Location: Renewable Product Technology ResearchTitle: Modification of the mannitol biosynthetic pathway in Aureobasidium pullulans to alter the structure of the polyol lipid liamocin
|Skory, Christopher - Chris|
|Hector, Ronald - Ron|
Submitted to: Meeting Abstract
Publication Type: Abstract Only
Publication Acceptance Date: 3/1/2016
Publication Date: 7/28/2016
Citation: Skory, C.D., Price, N.P.J., Leathers, T.D., Manitchotpisit, P., Hector, R.E., Bowman, M.J., Rich, J.O. 2016. Modification of the mannitol biosynthetic pathway in Aureobasidium pullulans to alter the structure of the polyol lipid liamocin [abstract]. Society for Industrial Microbiology and Biotechnology. Poster P39, Paper 32487.
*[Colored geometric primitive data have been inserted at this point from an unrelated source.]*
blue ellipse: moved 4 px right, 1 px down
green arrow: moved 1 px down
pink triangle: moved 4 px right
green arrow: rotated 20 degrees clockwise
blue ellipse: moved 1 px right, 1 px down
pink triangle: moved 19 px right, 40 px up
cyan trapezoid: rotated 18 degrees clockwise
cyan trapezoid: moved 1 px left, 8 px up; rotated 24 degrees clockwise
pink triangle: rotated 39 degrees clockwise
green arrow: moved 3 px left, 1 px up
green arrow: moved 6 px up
Technical Abstract: Aureobasidium pullulans is an important industrial organism that is utilized for the production of numerous bioproducts, such as pullulan, ß-glucan, aureobasidin, and polymalic acid. Our laboratory is also interested in production of the extracellular polyol lipids, called liamocins, produced by certain isolates of A. pullulans under nitrogen limiting conditions. Liamocins are comprised of a polyol head group that is ester-linked at one end to a 3, 5-dihydroxydecanoic acid, which is sequentially coupled to several other 3, 5-dihydroxydecanoic acid groups. Mannitol headgroups are usually the predominant structure when glucose, fructose, sucrose, or xylose is used as the carbon source, but some A. pullulans strains produce liamocins that are up to 40% arabitol-containing structures. We have shown that liamocins have biosurfactant properties and differentially inhibited mammalian cancer cell lines. Most recently, we determined that these microbial oils have potent selective antibacterial activities against certain Gram positive organisms that are important in veterinary and clinical medicine. The inhibitory properties of liamocins are partly influenced by the type of polyol head group, so we developed methods to alter the mannitol biosynthetic pathway to better control the type of liamocin produced. Deletion of the mannitol 1-phosphate dehydrogenase shifted intracellular accumulation of mannitol to arabitol when strains were grown on glucose. Further deletion of the mannitol dehydrogenase gene eliminated both polyols regardless of whether cells were grown in glucose or fructose. As a result, the modified Aureobasidium strains could be utilized to secrete exclusively arabitol-containing liamocin.